Durante a marcha, 10 rebeldes se dispersaram. Restaram então 18 amotinados — 17 militares e o civil Otávio Correia, um estudante de direito que se juntou ao grupo espontaneamente em apoio à causa tenentista. Os rebeldes avançaram até o Posto 3 de Copacabana, quando foram interceptados por um grupo de 10 mil soldados do governo. Os militares abriram fogo, matando quase todo o grupo. Somente Siqueira Campos e Eduardo Gomes sobreviveram.

Após a revolta, o governo de Epitácio Pessoa intensificou a repressão. O estado de sítio foi prorrogado por um ano, permitindo a suspensão das liberdades civis, a censura da imprensa, a repressão às organizações de esquerda e aos opositores do governo.

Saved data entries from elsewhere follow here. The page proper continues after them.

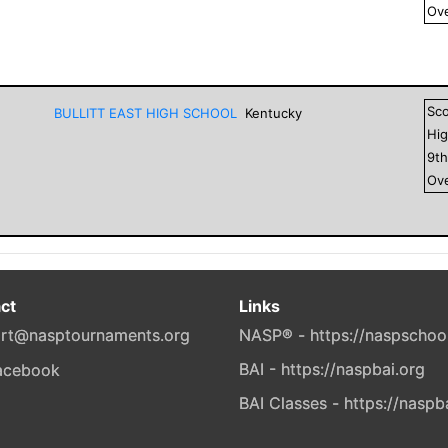
Ove
Sc
BULLITT EAST HIGH SCHOOL
Kentucky
Hig
9
t
Ove
ct
Links
rt@nasptournaments.org
NASP® - https://naspschoo
BAI - https://naspbai.org
BAI Classes - https://naspb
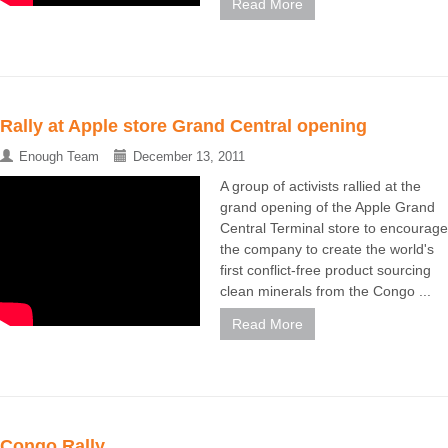
Read More
Rally at Apple store Grand Central opening
Enough Team
December 13, 2011
A group of activists rallied at the
grand opening of the Apple Grand
Central Terminal store to encourage
the company to create the world's
first conflict-free product sourcing
clean minerals from the Congo ...
Read More
Congo Rally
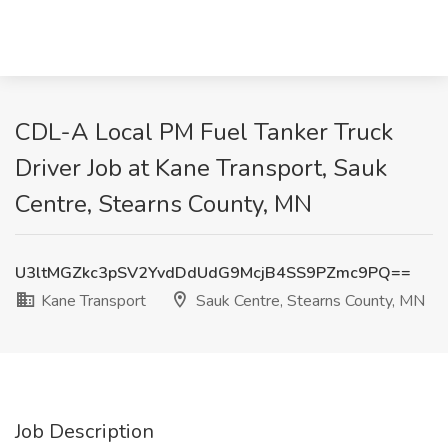
CDL-A Local PM Fuel Tanker Truck
Driver Job at Kane Transport, Sauk
Centre, Stearns County, MN
U3ltMGZkc3pSV2YvdDdUdG9McjB4SS9PZmc9PQ==
Kane Transport
Sauk Centre, Stearns County, MN
Job Description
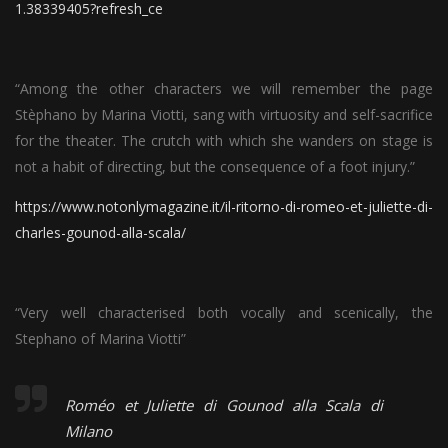
1.38339405?refresh_ce
“Among the other characters we will remember the page
Stèphano by Marina Viotti, sang with virtuosity and self-sacrifice
for the theater. The crutch with which she wanders on stage is
not a habit of directing, but the consequence of a foot injury.”
https://www.notonlymagazine.it/il-ritorno-di-romeo-et-juliette-di-
charles-gounod-alla-scala/
“Very well characterised both vocally and scenically, the
Stephano of Marina Viotti”
Roméo et Juliette di Gounod alla Scala di
Milano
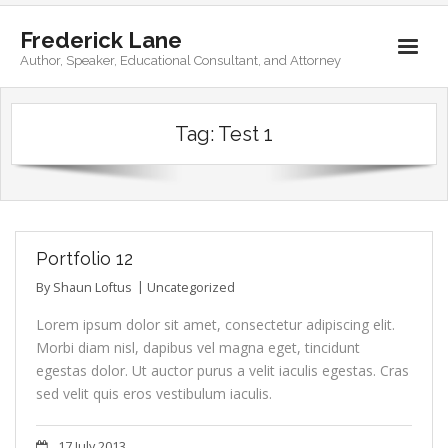
Frederick Lane
Author, Speaker, Educational Consultant, and Attorney
Home
Tag:
Test 1
Books
Biography
Contact
Portfolio 12
By
Shaun Loftus
Uncategorized
Lorem ipsum dolor sit amet, consectetur adipiscing elit.
Morbi diam nisl, dapibus vel magna eget, tincidunt
egestas dolor. Ut auctor purus a velit iaculis egestas. Cras
sed velit quis eros vestibulum iaculis.
17 July 2013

Mesmo malsucedida, a Revolta dos Dezoito de Copacabana serviria de inspiração para militares e civis que se opunham aos desmandos da política do café com leite, fortalecendo o movimento tenentista e dando origem a outros levantes como a Revolta Paulista de 1924, a Comuna de Manaus e a Coluna Prestes, rebeliões que preparariam o caminho para a Revolução de 1930, que, enfim, sepultou a Primeira República.